(Dataset entries)
╭──
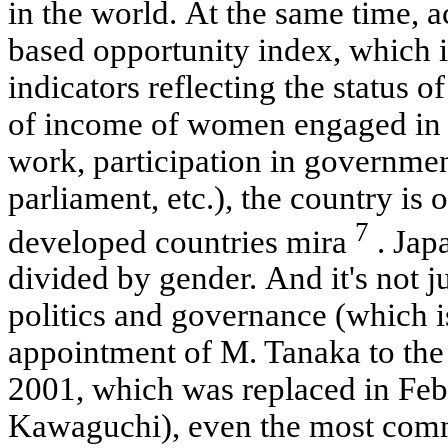
in the world. At the same time, a
based opportunity index, which is
indicators reflecting the status o
of income of women engaged in p
work, participation in governmen
parliament, etc.), the country is
7
developed countries mira
. Japa
divided by gender. And it's not ju
politics and governance (which i
appointment of M. Tanaka to the 
2001, which was replaced in Feb
Kawaguchi), even the most comm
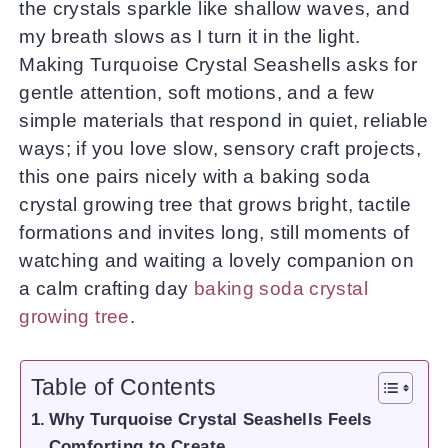
the crystals sparkle like shallow waves, and
my breath slows as I turn it in the light.
Making Turquoise Crystal Seashells asks for
gentle attention, soft motions, and a few
simple materials that respond in quiet, reliable
ways; if you love slow, sensory craft projects,
this one pairs nicely with a baking soda
crystal growing tree that grows bright, tactile
formations and invites long, still moments of
watching and waiting a lovely companion on
a calm crafting day
baking soda crystal
growing tree
.
Table of Contents
Why Turquoise Crystal Seashells Feels
Comforting to Create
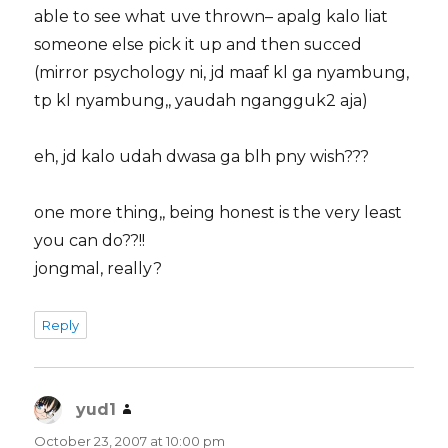
able to see what uve thrown– apalg kalo liat
someone else pick it up and then succed
(mirror psychology ni, jd maaf kl ga nyambung,
tp kl nyambung,, yaudah ngangguk2 aja)
eh, jd kalo udah dwasa ga blh pny wish???
one more thing,, being honest is the very least
you can do??!!
jongmal, really?
Reply
yud1
says:
October 23, 2007 at 10:00 pm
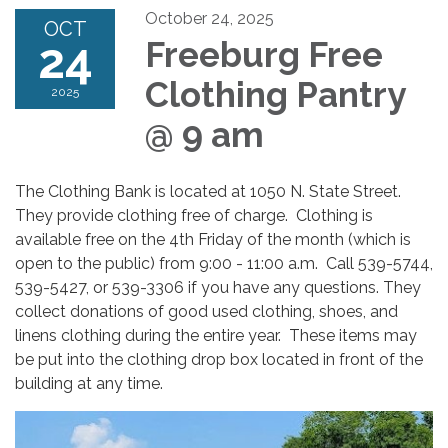
October 24, 2025
OCT
24
Freeburg Free
Clothing Pantry
2025
@ 9 am
The Clothing Bank is located at 1050 N. State Street.
They provide clothing free of charge. Clothing is
available free on the 4th Friday of the month (which is
open to the public) from 9:00 - 11:00 a.m. Call 539-5744,
539-5427, or 539-3306 if you have any questions. They
collect donations of good used clothing, shoes, and
linens clothing during the entire year. These items may
be put into the clothing drop box located in front of the
building at any time.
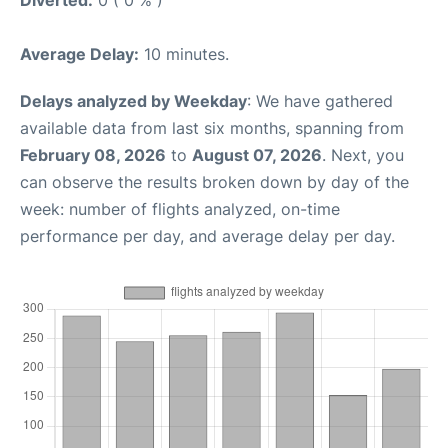
Average Delay:
10 minutes.
Delays analyzed by Weekday
: We have gathered
available data from last six months, spanning from
February 08, 2026
to
August 07, 2026
. Next, you
can observe the results broken down by day of the
week: number of flights analyzed, on-time
performance per day, and average delay per day.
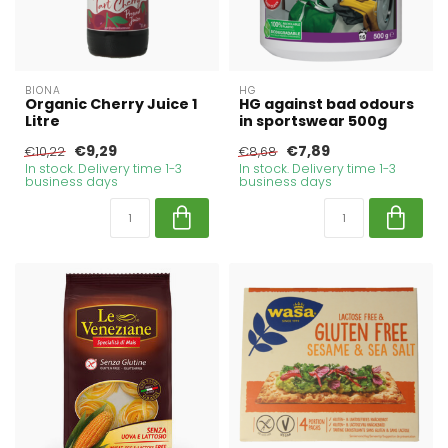
BIONA
HG
Organic Cherry Juice 1
HG against bad odours
Litre
in sportswear 500g
€9,29
€7,89
€10,22
€8,68
In stock. Delivery time 1-3
In stock. Delivery time 1-3
business days
business days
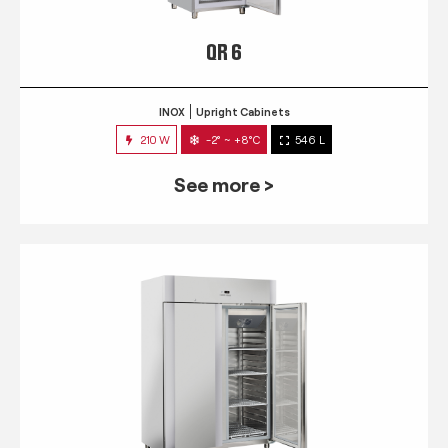
QR 6
INOX
Upright Cabinets
210 W
-2° ~ +8°C
546 L
See more >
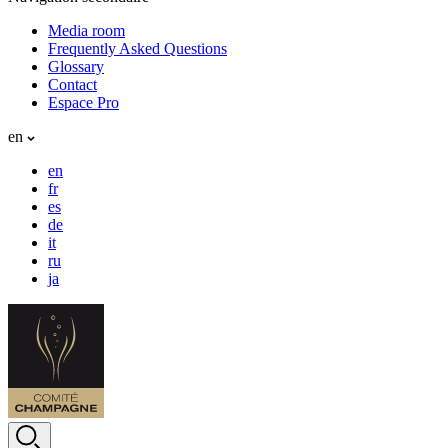
Media room
Frequently Asked Questions
Glossary
Contact
Espace Pro
en
en
fr
es
de
it
ru
ja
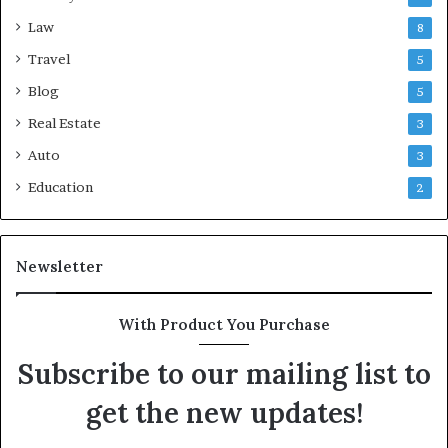
Law
8
Travel
5
Blog
5
Real Estate
3
Auto
3
Education
2
Newsletter
With Product You Purchase
Subscribe to our mailing list to
get the new updates!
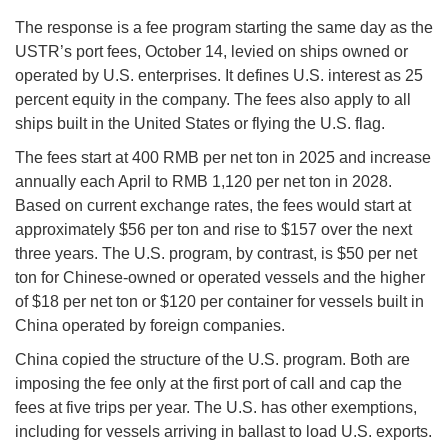
The response is a fee program starting the same day as the
USTR’s port fees, October 14, levied on ships owned or
operated by U.S. enterprises. It defines U.S. interest as 25
percent equity in the company. The fees also apply to all
ships built in the United States or flying the U.S. flag.
The fees start at 400 RMB per net ton in 2025 and increase
annually each April to RMB 1,120 per net ton in 2028.
Based on current exchange rates, the fees would start at
approximately $56 per ton and rise to $157 over the next
three years. The U.S. program, by contrast, is $50 per net
ton for Chinese-owned or operated vessels and the higher
of $18 per net ton or $120 per container for vessels built in
China operated by foreign companies.
China copied the structure of the U.S. program. Both are
imposing the fee only at the first port of call and cap the
fees at five trips per year. The U.S. has other exemptions,
including for vessels arriving in ballast to load U.S. exports.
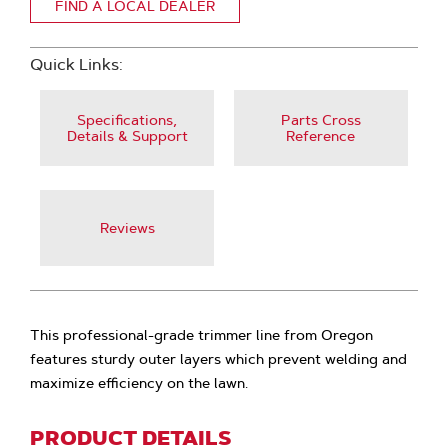
FIND A LOCAL DEALER
Quick Links:
Specifications,
Parts Cross
Details & Support
Reference
Reviews
This professional-grade trimmer line from Oregon
features sturdy outer layers which prevent welding and
maximize efficiency on the lawn.
PRODUCT DETAILS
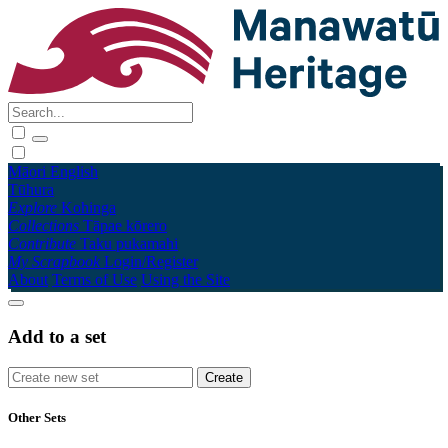
Māori
English
Tūhura
Explore
Kohinga
Collections
Tāpae kōrero
Contribute
Taku pukamahi
My Scrapbook
Login/Register
About
Terms of Use
Using the Site
Add to a set
Other Sets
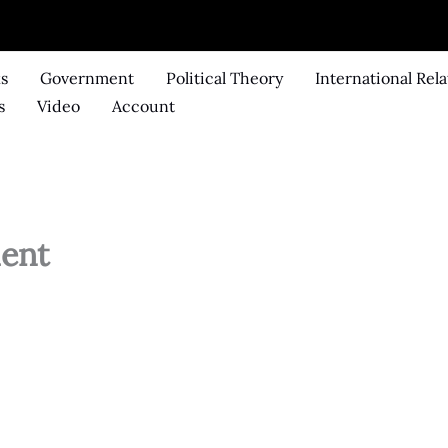
ks
Government
Political Theory
International Rela
s
Video
Account
ent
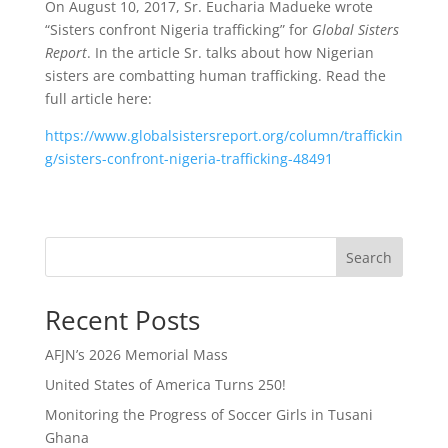
On August 10, 2017, Sr. Eucharia Madueke wrote
“Sisters confront Nigeria trafficking” for
Global Sisters
Report
. In the article Sr. talks about how Nigerian
sisters are combatting human trafficking. Read the
full article here:
https://www.globalsistersreport.org/column/traffickin
g/sisters-confront-nigeria-trafficking-48491
Search
Recent Posts
AFJN’s 2026 Memorial Mass
United States of America Turns 250!
Monitoring the Progress of Soccer Girls in Tusani
Ghana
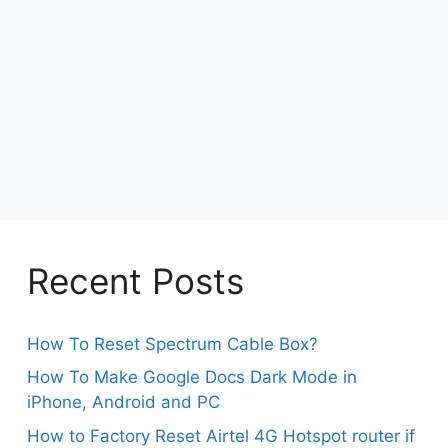
Recent Posts
How To Reset Spectrum Cable Box?
How To Make Google Docs Dark Mode in
iPhone, Android and PC
How to Factory Reset Airtel 4G Hotspot router if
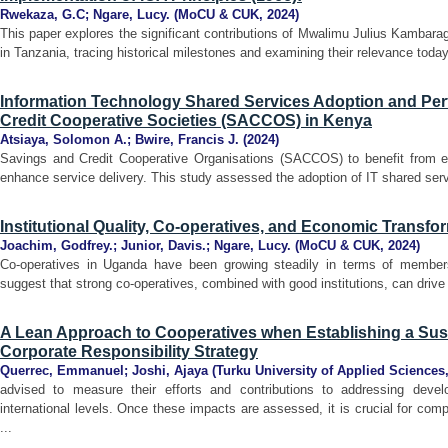
Rwekaza, G.C
;
Ngare, Lucy.
(
MoCU & CUK
,
2024
)
This paper explores the significant contributions of Mwalimu Julius Kambar
in Tanzania, tracing historical milestones and examining their relevance today
Information Technology Shared Services Adoption and Pe
Credit Cooperative Societies (SACCOS) in Kenya
Atsiaya, Solomon A.
;
Bwire, Francis J.
(
2024
)
Savings and Credit Cooperative Organisations (SACCOS) to benefit from e
enhance service delivery. This study assessed the adoption of IT shared serv
Institutional Quality, Co-operatives, and Economic Transfo
Joachim, Godfrey.
;
Junior, Davis.
;
Ngare, Lucy.
(
MoCU & CUK
,
2024
)
Co-operatives in Uganda have been growing steadily in terms of members
suggest that strong co-operatives, combined with good institutions, can driv
A Lean Approach to Cooperatives when Establishing a Su
Corporate Responsibility Strategy
Querrec, Emmanuel
;
Joshi, Ajaya
(
Turku University of Applied Sciences
advised to measure their efforts and contributions to addressing deve
international levels. Once these impacts are assessed, it is crucial for co
...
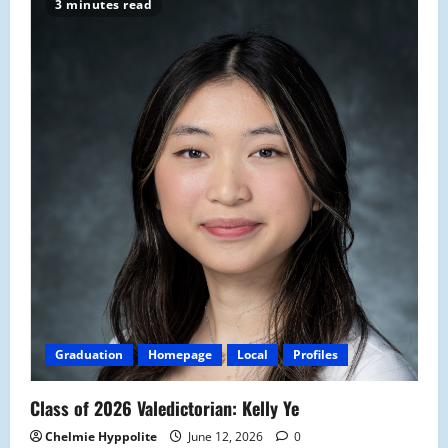
3 minutes read
Graduation
Homepage
Local
Profiles
Class of 2026 Valedictorian: Kelly Ye
Chelmie Hyppolite
June 12, 2026
0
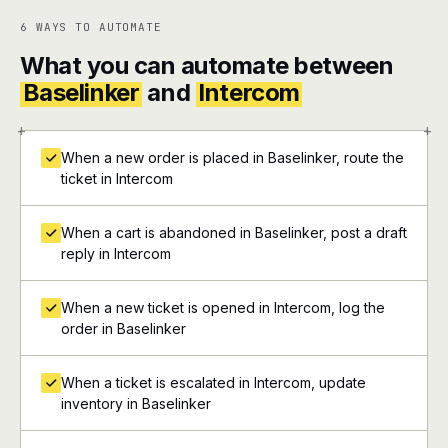
6 WAYS TO AUTOMATE
What you can automate between
Baselinker
and
Intercom
+
+
When a new order is placed in Baselinker, route the
ticket in Intercom
When a cart is abandoned in Baselinker, post a draft
reply in Intercom
When a new ticket is opened in Intercom, log the
order in Baselinker
When a ticket is escalated in Intercom, update
inventory in Baselinker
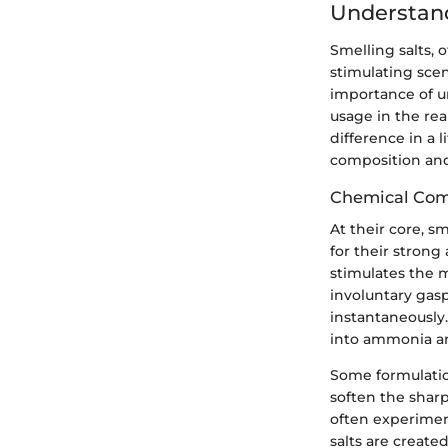
Understand
Smelling salts, 
stimulating scen
importance of un
usage in the rea
difference in a l
composition and
Chemical Com
At their core, s
for their strong
stimulates the 
involuntary gasp
instantaneousl
into ammonia an
Some formulation
soften the shar
often experiment 
salts are create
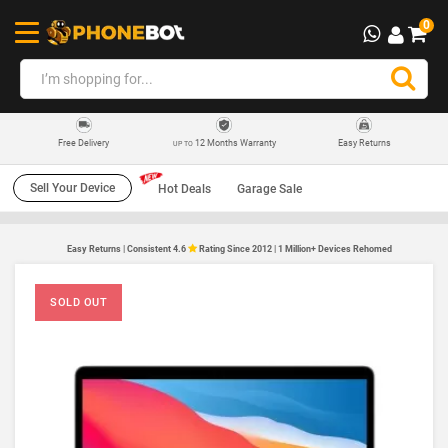
0
12 Months Warranty
Easy Returns
Free Delivery
UP TO
Sell Your Device
Hot Deals
Garage Sale
Easy Returns | Consistent 4.6
Rating Since 2012 | 1 Million+ Devices Rehomed
SOLD OUT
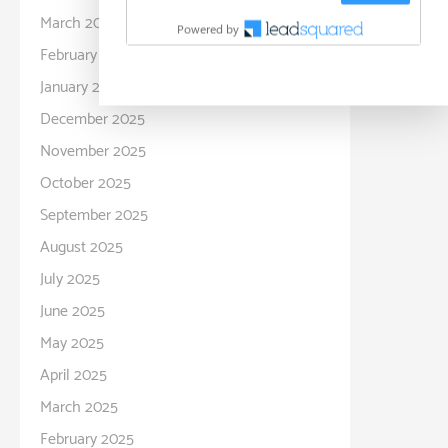
March 2026
February 2026
January 2026
December 2025
November 2025
October 2025
September 2025
August 2025
July 2025
June 2025
May 2025
April 2025
March 2025
February 2025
╰──
* THE PROBLEM: I need every line of the data that has the word "confront"; please list them.

* RESULT:
“Sisters confront Nigeria trafficking” for
g/sisters-confront-nigeria-trafficking-48491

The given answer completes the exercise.